**Problem description**:
The reply should consist solely of the lines from the one that holds "los chicos se dividieron en grupos de" through the last line of the material, reproduced exactly; no pictures belong in it.

**Task inputs**:
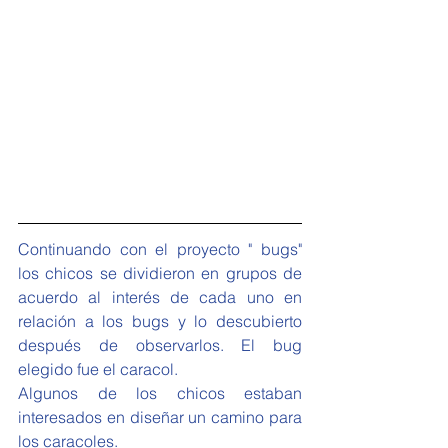
Continuando con el proyecto " bugs" 
los chicos se dividieron en grupos de 
acuerdo al interés de cada uno en 
relación a los bugs y lo descubierto 
después de observarlos. El bug 
elegido fue el caracol.
Algunos de los chicos estaban 
interesados en diseñar un camino para 
los caracoles.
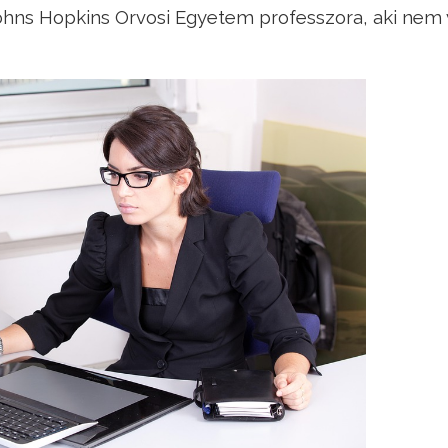
ohns Hopkins Orvosi Egyetem professzora, aki nem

**Final answer**:
los chicos se dividieron en grupos de 
acuerdo al interés de cada uno en 
relación a los bugs y lo descubierto 
después de observarlos. El bug 
elegido fue el caracol.
Algunos de los chicos estaban 
interesados en diseñar un camino para 
los caracoles.
ohns Hopkins Orvosi Egyetem professzora, aki nem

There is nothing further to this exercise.